To evaluate the use of inflammasome signaling proteins, specifically ASC, in serum as a prognostic tool in pediatric traumatic brain injury (pTBI). 

pTBI is a major cause of death and disability in children. Following a TBI, injured tissue releases damaged-associated molecular pattern molecules (DAMPs), which leads to activation of the innate immune response. These DAMPs are regulated by the inflammasome. The NLRP3 inflammasome signaling proteins (ASC, caspase-1, IL-18) have been evaluated as potential neuro-biomarkers in adult TBI. However, to this date, none have been reported in the blood of pediatric patients. Here, we report on inflammasome-mediated neuroinflammation in pTBI using blood samples.

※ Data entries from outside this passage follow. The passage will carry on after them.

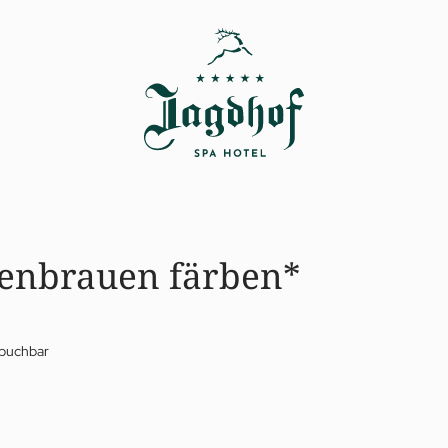
enbrauen färben*
 buchbar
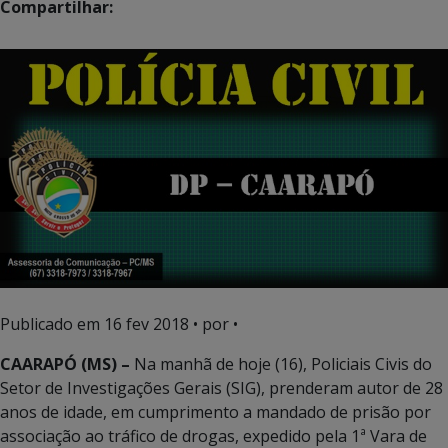
Compartilhar:
Publicado em
16 fev 2018
• por •
CAARAPÓ (MS) –
Na manhã de hoje (16), Policiais Civis do
Setor de Investigações Gerais (SIG), prenderam autor de 28
anos de idade, em cumprimento a mandado de prisão por
associação ao tráfico de drogas, expedido pela 1ª Vara de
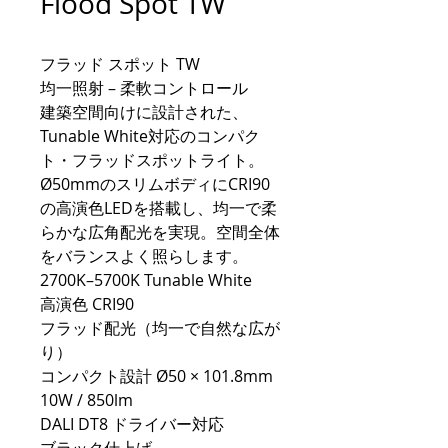
Flood Spot TW
フラッド スポット TW
均一照射 – 柔軟コントロール
建築空間向けに設計された、
Tunable White対応のコンパク
ト・フラッドスポットライト。
Ø50mmのスリムボディにCRI90
の高演色LEDを搭載し、均一で柔
らかな広角配光を実現。空間全体
をバランスよく照らします。
2700K–5700K Tunable White
高演色 CRI90
フラッド配光（均一で自然な広が
り）
コンパクト設計 Ø50 × 101.8mm
10W / 850lm
DALI DT8 ドライバー対応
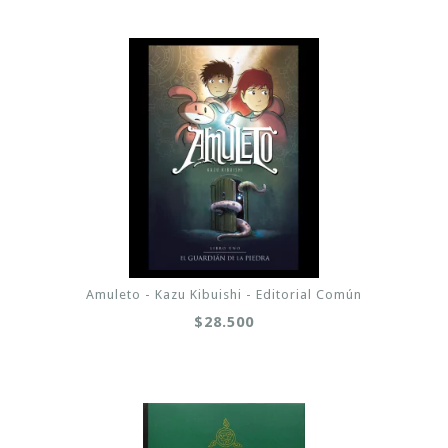
Amuleto - Kazu Kibuishi - Editorial Común
$28.500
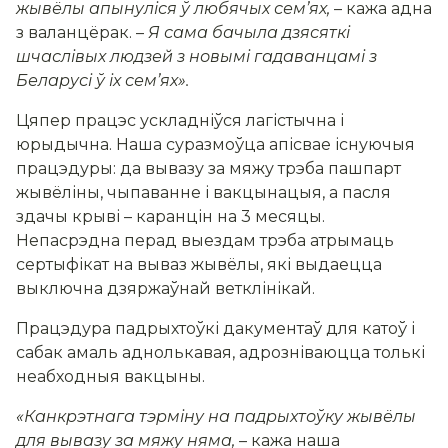
жывёлы апынуліся ў любячых сем’ях,
–
кажа адна
з валанцёрак.
–
Я сама бачыла дзясяткі
шчаслівых людзей з новымі гадаванцамі з
Беларусі ў іх сем’ях»
.
Цяпер працэс ускладніўся лагістычна і
юрыдычна. Наша суразмоўца апісвае існуючыя
працэдуры: да вывазу за мяжу трэба пашпарт
жывёліны, чыпаванне і вакцынацыя, а пасля
здачы крыві
–
каранцін на 3 месяцы.
Непасрэдна перад выездам трэба атрымаць
сертыфікат на вываз жывёлы, які выдаецца
выключна дзяржаўнай ветклінікай.
Працэдура падрыхтоўкі дакументаў для катоў і
сабак амаль аднолькавая, адрозніваюцца толькі
неабходныя вакцыны.
«Канкрэтнага тэрміну на падрыхтоўку жывёлы
для вывазу за мяжу няма,
–
кажа наша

Prospective observational cohort study conducted in pediatric intensive care units (ICU) at two academic institutions. 66 pTBI patients (all severities) 0-18 years of age who have had brain imaging studies within 24 hours of injury and 24 healthy controls (HC) were included. Patients with severe psychiatric disorders, pregnant patients, and patients lacking data points were all excluded from the study. TBI severity was assessed with the Glasgow Coma Scale (GCS) at admission. Blood samples were obtained at enrollment, 24 hours, and 48 hours post-injury. A Simple Plex Assay measured inflammasome protein ASC concentration using the Ella System. The Glasgow Outcome Scale Extended for Pediatrics (GOS-E Peds) was used to measure long term outcomes in pTBI at 9-12 months post-injury. Scores were recorded into two binary categories: favorable (GOS-E Peds ≤ 4) and unfavorable (GOS-E Peds > 5).

Serum levels of ASC measured at 0 hours were increased among patients with unfavorable outcomes at 9-12 months post injury (p= 0.04, AUC= 0.7) when compared to TBI patients of the same cohort with favorable outcomes.